1.3 Combination Results
Key finding: Combinations of four and six resonators produce a significantly greater response amplitude compared to a single resonator. This provides theoretical basis for why multi-resonator configurations (Lifetune Zone Max) show stronger effects than single-resonator products.
Section 2: Thermal Validation of the Model
To independently validate the mathematical model, experimental thermal measurements of the resonator surface were conducted using a Testo 890 thermal imaging camera during controlled heating and cooling via a Peltier element. The measured temperature values of the central part of the resonator (with surface relief) were significantly different from the periphery — consistent with model predictions for electromagnetic field strength distribution. This thermal experiment provides non-computational, physically measured confirmation that the resonator’s structured surface behaves as the model predicts.
Section 3: Brain Activity Registration Mock-Up (EEG Device)
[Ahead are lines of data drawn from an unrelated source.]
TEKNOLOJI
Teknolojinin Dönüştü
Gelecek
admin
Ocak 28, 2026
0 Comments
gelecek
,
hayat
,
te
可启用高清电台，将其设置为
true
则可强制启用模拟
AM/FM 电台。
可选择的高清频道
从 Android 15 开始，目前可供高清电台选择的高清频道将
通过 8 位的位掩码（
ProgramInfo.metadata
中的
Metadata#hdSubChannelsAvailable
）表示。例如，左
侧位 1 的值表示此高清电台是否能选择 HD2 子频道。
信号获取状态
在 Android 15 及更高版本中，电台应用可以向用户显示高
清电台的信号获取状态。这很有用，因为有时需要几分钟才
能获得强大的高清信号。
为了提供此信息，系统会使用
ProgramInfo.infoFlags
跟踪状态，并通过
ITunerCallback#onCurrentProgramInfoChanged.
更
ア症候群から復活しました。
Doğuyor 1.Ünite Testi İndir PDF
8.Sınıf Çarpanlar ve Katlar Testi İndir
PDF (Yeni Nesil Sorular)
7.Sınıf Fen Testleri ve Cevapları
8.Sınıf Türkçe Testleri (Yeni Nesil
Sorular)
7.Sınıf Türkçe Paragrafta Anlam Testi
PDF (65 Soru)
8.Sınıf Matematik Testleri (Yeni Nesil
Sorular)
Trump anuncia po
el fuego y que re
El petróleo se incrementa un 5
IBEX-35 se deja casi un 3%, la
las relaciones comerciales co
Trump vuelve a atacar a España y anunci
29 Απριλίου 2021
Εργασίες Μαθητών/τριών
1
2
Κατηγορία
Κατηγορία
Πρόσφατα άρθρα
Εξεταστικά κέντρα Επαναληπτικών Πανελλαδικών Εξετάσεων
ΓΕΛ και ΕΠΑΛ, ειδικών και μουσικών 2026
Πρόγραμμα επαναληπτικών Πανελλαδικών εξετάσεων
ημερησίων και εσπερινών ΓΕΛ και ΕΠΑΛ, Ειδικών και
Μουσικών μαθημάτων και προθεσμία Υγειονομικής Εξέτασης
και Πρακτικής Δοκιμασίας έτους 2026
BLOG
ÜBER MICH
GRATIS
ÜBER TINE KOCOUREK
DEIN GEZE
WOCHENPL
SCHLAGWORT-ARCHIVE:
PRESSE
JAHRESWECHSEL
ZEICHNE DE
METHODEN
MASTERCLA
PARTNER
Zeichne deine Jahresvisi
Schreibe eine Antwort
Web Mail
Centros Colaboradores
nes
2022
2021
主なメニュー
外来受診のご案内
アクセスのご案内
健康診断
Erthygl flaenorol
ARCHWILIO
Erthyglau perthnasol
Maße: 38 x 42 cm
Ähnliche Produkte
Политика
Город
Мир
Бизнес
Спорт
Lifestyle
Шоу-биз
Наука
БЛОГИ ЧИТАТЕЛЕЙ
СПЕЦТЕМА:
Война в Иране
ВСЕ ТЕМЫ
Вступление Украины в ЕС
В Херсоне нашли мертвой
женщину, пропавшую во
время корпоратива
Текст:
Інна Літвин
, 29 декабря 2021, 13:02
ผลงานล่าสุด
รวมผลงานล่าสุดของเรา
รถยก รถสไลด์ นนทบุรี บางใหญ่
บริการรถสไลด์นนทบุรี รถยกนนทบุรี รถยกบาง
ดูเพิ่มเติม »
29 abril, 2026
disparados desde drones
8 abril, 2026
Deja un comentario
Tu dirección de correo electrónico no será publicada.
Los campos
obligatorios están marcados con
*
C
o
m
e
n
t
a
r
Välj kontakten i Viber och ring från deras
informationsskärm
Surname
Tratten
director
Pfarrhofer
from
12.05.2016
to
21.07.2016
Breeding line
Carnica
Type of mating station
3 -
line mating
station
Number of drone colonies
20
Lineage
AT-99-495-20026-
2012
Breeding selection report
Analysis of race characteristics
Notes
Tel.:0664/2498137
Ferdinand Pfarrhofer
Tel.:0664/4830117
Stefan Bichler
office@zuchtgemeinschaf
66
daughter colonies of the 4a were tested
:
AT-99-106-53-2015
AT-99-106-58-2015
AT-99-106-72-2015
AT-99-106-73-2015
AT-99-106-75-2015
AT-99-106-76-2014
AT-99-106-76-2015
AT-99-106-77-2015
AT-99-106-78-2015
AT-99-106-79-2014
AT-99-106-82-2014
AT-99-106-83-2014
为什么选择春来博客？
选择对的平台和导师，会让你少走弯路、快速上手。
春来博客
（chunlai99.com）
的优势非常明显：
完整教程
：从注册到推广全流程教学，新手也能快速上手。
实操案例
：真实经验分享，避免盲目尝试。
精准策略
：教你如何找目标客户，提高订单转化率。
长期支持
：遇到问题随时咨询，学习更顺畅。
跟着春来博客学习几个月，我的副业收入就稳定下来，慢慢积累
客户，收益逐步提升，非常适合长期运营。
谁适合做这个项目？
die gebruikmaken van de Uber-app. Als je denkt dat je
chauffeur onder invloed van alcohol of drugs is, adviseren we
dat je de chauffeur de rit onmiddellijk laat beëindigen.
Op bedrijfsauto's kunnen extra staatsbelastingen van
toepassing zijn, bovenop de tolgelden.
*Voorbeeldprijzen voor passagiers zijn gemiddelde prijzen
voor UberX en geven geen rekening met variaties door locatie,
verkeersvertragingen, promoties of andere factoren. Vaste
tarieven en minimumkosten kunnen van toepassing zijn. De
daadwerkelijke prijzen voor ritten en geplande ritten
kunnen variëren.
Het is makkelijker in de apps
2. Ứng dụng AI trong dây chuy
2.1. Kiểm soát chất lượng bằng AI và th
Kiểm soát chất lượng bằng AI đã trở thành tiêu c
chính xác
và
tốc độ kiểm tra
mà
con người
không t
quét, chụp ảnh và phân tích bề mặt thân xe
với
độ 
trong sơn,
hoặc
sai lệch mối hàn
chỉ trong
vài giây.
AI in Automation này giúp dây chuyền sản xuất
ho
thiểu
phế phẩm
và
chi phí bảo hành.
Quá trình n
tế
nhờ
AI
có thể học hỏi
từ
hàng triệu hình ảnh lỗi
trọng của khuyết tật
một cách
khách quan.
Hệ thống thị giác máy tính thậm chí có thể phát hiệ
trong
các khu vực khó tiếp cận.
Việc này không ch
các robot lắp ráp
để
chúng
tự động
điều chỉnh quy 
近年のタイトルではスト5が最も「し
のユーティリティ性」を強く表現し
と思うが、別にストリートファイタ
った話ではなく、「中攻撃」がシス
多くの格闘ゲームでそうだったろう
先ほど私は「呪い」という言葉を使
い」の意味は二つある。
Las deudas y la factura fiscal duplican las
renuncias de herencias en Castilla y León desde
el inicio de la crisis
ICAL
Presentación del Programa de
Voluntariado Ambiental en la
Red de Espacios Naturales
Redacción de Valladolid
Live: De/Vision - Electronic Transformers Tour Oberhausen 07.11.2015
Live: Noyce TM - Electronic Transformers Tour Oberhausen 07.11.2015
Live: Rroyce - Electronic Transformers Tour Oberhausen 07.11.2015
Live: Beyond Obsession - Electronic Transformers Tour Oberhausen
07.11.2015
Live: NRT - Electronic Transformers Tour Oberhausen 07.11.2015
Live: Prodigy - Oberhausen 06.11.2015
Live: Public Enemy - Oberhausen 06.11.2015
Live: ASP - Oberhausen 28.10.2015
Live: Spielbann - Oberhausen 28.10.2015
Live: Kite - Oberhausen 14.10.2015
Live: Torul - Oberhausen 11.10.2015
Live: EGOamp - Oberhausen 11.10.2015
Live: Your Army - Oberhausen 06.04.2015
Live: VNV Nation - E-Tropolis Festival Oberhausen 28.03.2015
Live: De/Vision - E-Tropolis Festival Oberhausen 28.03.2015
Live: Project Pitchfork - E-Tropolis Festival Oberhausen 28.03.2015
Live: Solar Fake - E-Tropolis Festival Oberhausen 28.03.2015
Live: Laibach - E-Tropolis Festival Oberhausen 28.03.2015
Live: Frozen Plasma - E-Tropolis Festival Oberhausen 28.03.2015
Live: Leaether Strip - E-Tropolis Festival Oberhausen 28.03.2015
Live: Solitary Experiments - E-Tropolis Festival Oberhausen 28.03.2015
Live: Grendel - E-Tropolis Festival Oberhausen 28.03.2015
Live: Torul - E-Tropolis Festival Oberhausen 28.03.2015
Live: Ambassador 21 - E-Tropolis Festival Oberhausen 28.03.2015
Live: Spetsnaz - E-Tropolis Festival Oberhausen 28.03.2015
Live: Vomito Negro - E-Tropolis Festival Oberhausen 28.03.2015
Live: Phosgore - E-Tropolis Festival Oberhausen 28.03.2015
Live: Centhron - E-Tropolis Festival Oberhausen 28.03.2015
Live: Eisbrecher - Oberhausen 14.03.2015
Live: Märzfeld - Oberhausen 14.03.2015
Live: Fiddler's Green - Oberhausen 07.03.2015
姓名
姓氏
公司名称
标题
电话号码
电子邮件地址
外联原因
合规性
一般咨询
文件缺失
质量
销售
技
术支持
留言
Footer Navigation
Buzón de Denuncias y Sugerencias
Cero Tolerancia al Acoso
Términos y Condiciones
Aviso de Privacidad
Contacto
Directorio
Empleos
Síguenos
A mock-up EEG device was developed and placed on the head of a subject, capturing signals from defined measurement points. This instrument enables controlled comparison of brain activity signals with and without resonator influence under standardized conditions, supporting the next stage of EEG research.
Section 4: WiFi Field Distribution Mapping Device
A room-scale WiFi field distribution monitoring device was developed based on the ESP-12F module (ESP8266). The device measures RSSI (Received Signal Strength Indicator) in dBm at different room locations, transmitting data via MQTT protocol. This enables spatial mapping of actual WiFi field intensity distribution — enabling experimental comparison of field distributions with and without resonators.
Conclusions
“Modeling of the response of different resonator combinations to electromagnetic wave exposure was performed. Modeling was conducted for one, four, and six resonators. It was shown that combinations of four and six resonators give a significantly greater amplitude of response compared to the case of a single resonator.
The resonator response to thermal exposure provided additional confirmation of the model on which computer modeling was based. The measured temperature values of the central part of the resonator (with relief) significantly differed [from peripheral areas] — confirming the model.”
Significance
- Multi-resonator physics validation — provides theoretical grounding for why larger Aires devices show stronger effects than single-resonator products
- First thermal validation of the model — uses infrared thermal emission (different physical principle from EM computation) to confirm model predictions
- Measurement infrastructure for future studies — EEG mock-up and WiFi field mapper enable the next stage of the research program
Full Citation
Lukyanov G.N., Kopyltsov A.V., Makharov S.L., Prokhorev V.A., Rassadin A.A. et al. “Study of the interaction of Lifetune-type resonators with electromagnetic fields created by communication networks (Intermediate, Stage 2).” ITMO University, Cipher 225011, St. Petersburg, 2025.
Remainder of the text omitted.